What got me wound up was a consulting job where I was talking with an executive who seemed to used the definition as an excuse to be rude, interrupt and answer my questions with a remark such as, “I don’t see how that has anything to do with what we are talking about.”
I found myself walking on egg shells, over compensating for his brash behavior, and then even buying into ideas the employees had about him being a straight shooter and telling me how to “handle him.” Talk about the rescue role on the Drama Triangle!
That’s just not my way. I’ve realized that when I’m walking on egg shells something is off. It might be me, or it might be them. One of my hilarious consultant friends says (in jest) ” when there’s fear, intimidation and game-playing, someone needs to be b-slapped…and it might even be me.“
What he’s really saying, (and I wholeheartedly agree) ‘ there’s either an elephant in the room or the emperor is naked and no one is willing to speak up! In other words, we each contribute to the problem when we avoid the conversation.

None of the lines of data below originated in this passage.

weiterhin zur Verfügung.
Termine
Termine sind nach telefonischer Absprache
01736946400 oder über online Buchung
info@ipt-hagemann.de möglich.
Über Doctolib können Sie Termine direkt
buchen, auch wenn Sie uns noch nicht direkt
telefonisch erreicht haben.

As I did a little research I found that there was a lack of trust and lack of engagement in the company. There’s no wonder. That’s when I decided to make a distinction between straight shooter and authentic leader.
Authentic leaders are straight shooters, but straight shooters are not always authentic leaders.

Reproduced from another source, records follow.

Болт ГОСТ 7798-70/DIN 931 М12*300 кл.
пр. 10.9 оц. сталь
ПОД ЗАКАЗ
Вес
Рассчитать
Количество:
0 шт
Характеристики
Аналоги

From my experience, those in the C-Suite who define themselves as straight shooters don’t want anyone else to shoot straight. They don’t want anyone to get to know them, and most of the time they are very uncomfortable with conflict, so in order to maintain distance, they use their straight shooting so that they don’t have to ever feel vulnerable or show their human side.
No wonder there’s a lack of trust and engagement.
Some leaders hide behind a personality profile by saying, ‘Well, I’m INTJ. Or I’m a HIGH DIRECTOR on the DISC assessment.”
Translated: I don’t have to change. You have to accept me the way I am, and that’s why I may hurt your feelings…after all, I’m just a straight shooter…and I’m right.
Rather than being “right” what if you learned to expand your range?
“But I’m just being honest” or “If you can’t handle the heat get out of the kitchen” will be the last protest.
You see, what I have also learned is you can only be as honest as your level of self awareness. So, while I used to describe myself as a straight shooter, I have now made a distinction. I’m an authentic leader. I say it like I see it, but I’m caring and compassionate. I strive use wisdom and good timing. I care about your thoughts, but at the same time I’m very capable of stepping in a hole…or two.
I’m certainly not the sage on the stage. I’m in the boat with you. You will get to know the real me if you work with me. And if you are walking on egg shells around me, just remember, there’s no place for violence (imagined or otherwise) in the workplace; so b-slapping allowed. Just be authentic with me so I can clean up whatever story we are participating in that keeps us from the clarity of our real mission.